**Data extracts**
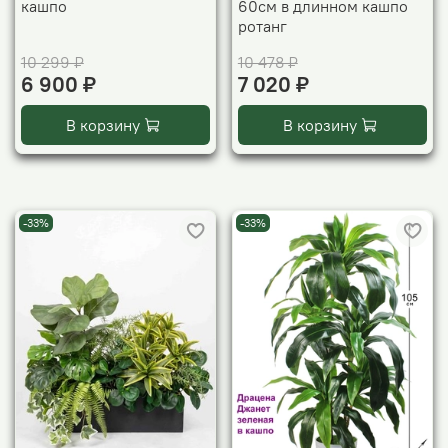
кашпо
60см в длинном кашпо
ротанг
10 299 ₽
10 478 ₽
6 900 ₽
7 020 ₽
В корзину
В корзину
-33%
-33%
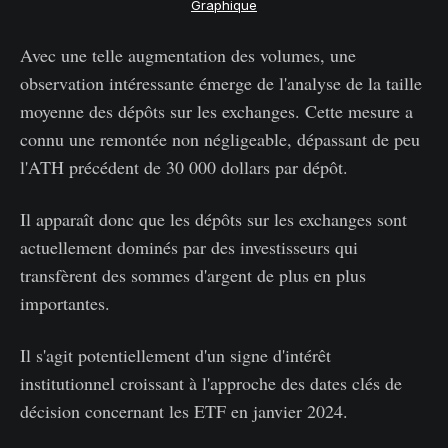
Graphique
Avec une telle augmentation des volumes, une
observation intéressante émerge de l'analyse de la taille
moyenne des dépôts sur les exchanges. Cette mesure a
connu une remontée non négligeable, dépassant de peu
l'ATH précédent de 30 000 dollars par dépôt.
Il apparaît donc que les dépôts sur les exchanges sont
actuellement dominés par des investisseurs qui
transfèrent des sommes d'argent de plus en plus
importantes.
Il s'agit potentiellement d'un signe d'intérêt
institutionnel croissant à l'approche des dates clés de
décision concernant les ETF en janvier 2024.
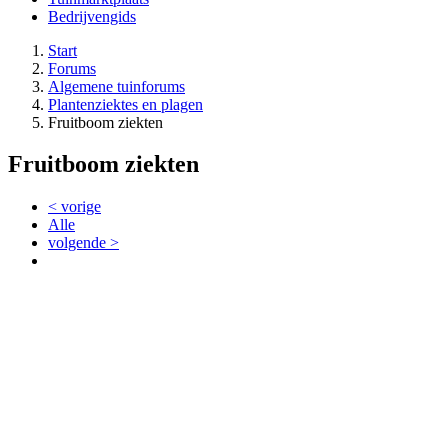
Bedrijvengids
Start
Forums
Algemene tuinforums
Plantenziektes en plagen
Fruitboom ziekten
Fruitboom ziekten
< vorige
Alle
volgende >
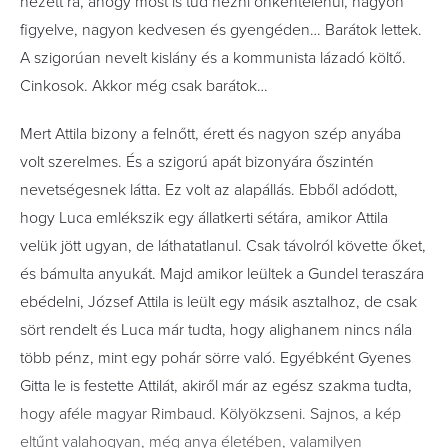
nézett rá, ahogy most is tud nézni önkéntelenül, nagyon
figyelve, nagyon kedvesen és gyengéden… Barátok lettek.
A szigorúan nevelt kislány és a kommunista lázadó költő.
Cinkosok. Akkor még csak barátok…
Mert Attila bizony a felnőtt, érett és nagyon szép anyába
volt szerelmes. És a szigorú apát bizonyára őszintén
nevetségesnek látta. Ez volt az alapállás. Ebből adódott,
hogy Luca emlékszik egy állatkerti sétára, amikor Attila
velük jött ugyan, de láthatatlanul. Csak távolról követte őket,
és bámulta anyukát. Majd amikor leültek a Gundel teraszára
ebédelni, József Attila is leült egy másik asztalhoz, de csak
sört rendelt és Luca már tudta, hogy alighanem nincs nála
több pénz, mint egy pohár sörre való. Egyébként Gyenes
Gitta le is festette Attilát, akiről már az egész szakma tudta,
hogy aféle magyar Rimbaud. Kölyökzseni. Sajnos, a kép
eltűnt valahogyan, még anya életében, valamilyen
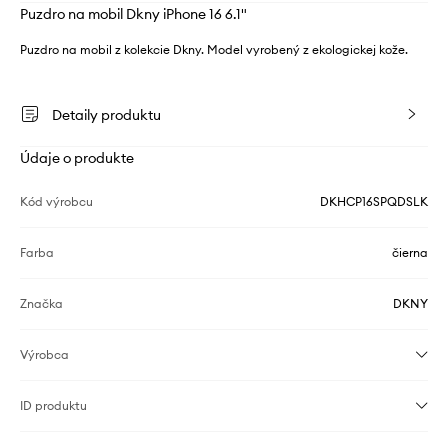
Puzdro na mobil Dkny iPhone 16 6.1"
Puzdro na mobil z kolekcie Dkny. Model vyrobený z ekologickej kože.
Detaily produktu
Údaje o produkte
Kód výrobcu
DKHCP16SPQDSLK
Farba
čierna
Značka
DKNY
Výrobca
ID produktu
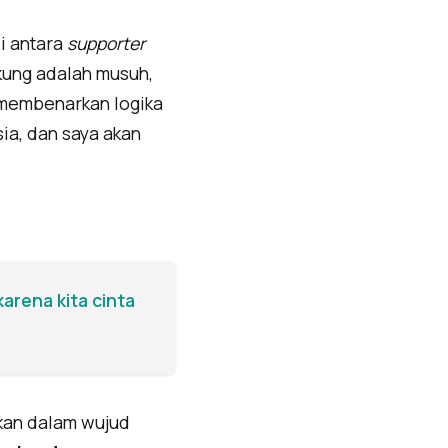
i antara
supporter
ukung adalah musuh,
 membenarkan logika
sia, dan saya akan
arena kita cinta
dkan dalam wujud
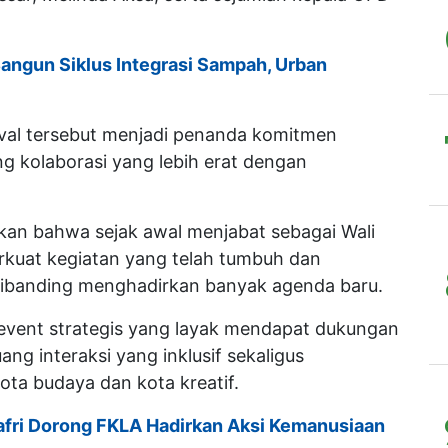
ngun Siklus Integrasi Sampah, Urban
ival tersebut menjadi penanda komitmen
 kolaborasi yang lebih erat dengan
an bahwa sejak awal menjabat sebagai Wali
rkuat kegiatan yang telah tumbuh dan
ibanding menghadirkan banyak agenda baru.
event strategis yang layak mendapat dukungan
 interaksi yang inklusif sekaligus
ta budaya dan kota kreatif.
afri Dorong FKLA Hadirkan Aksi Kemanusiaan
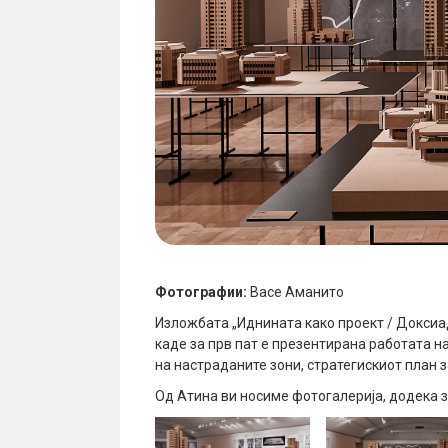
Фотографии:
Васе Аманито
Изложбата „Иднината како проект / Доксиад
каде за прв пат е презентирана работата н
на настраданите зони, стратегискиот план з
Од Атина ви носиме фотогалерија, додека 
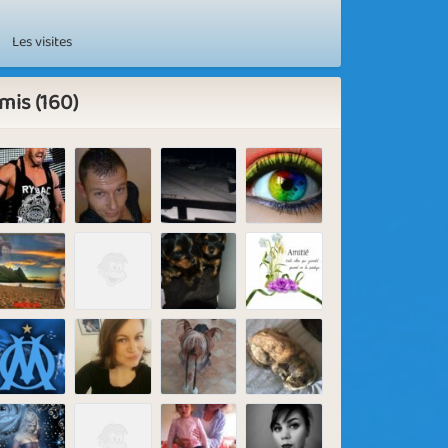
Les visites
mis (160)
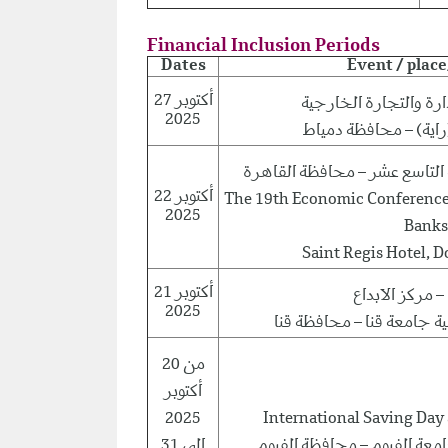
Financial Inclusion Periods
Dates
Event / plac
27 أكتوبر
ارة والتجارة الخارجية
2025
 التاسع عشر – محافظة القاهرة
22 أكتوبر
The 19th Economic Conference 
2025
Banks
Saint Regis Hotel, 
21 أكتوبر
– مركز الابداع
2025
ة جامعة قنا – محافظة قنا
من 20
أكتوبر
2025
International Saving Day
امعة الفيوم – محافظة الفيوم
إلى 31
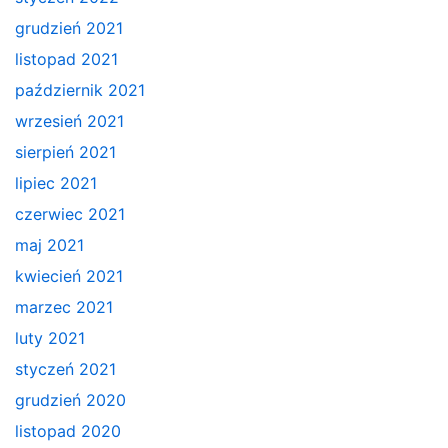
grudzień 2021
listopad 2021
październik 2021
wrzesień 2021
sierpień 2021
lipiec 2021
czerwiec 2021
maj 2021
kwiecień 2021
marzec 2021
luty 2021
styczeń 2021
grudzień 2020
listopad 2020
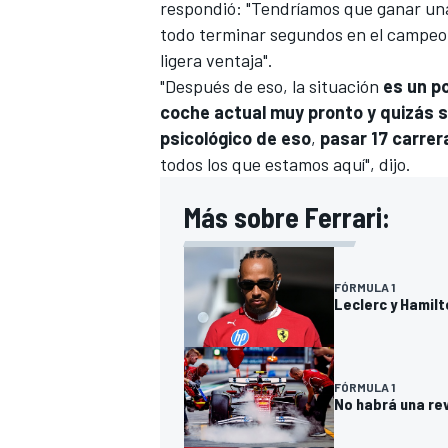
respondió: "Tendríamos que ganar una
todo terminar segundos en el campeo
ligera ventaja".
"Después de eso, la situación
es un p
coche actual muy pronto y quizás s
psicológico de eso
,
pasar 17 carrer
todos los que estamos aquí", dijo.
Más sobre Ferrari:
MÁS CATEGORÍAS
FÓRMULA 1
Leclerc y Hamilt
FÓRMULA 1
No habrá una rev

**Directions**
In the material above, which lines fall between the one holding "kwiecień 2021" and the one holding "pasar 17 carrer", inclusive? Print exactly those, with the pictures left out.

**Expected output**
kwiecień 2021
marzec 2021
luty 2021
styczeń 2021
grudzień 2020
listopad 2020
respondió: "Tendríamos que ganar una
todo terminar segundos en el campeo
ligera ventaja".
"Después de eso, la situación
es un p
coche actual muy pronto y quizás s
psicológico de eso
,
pasar 17 carrer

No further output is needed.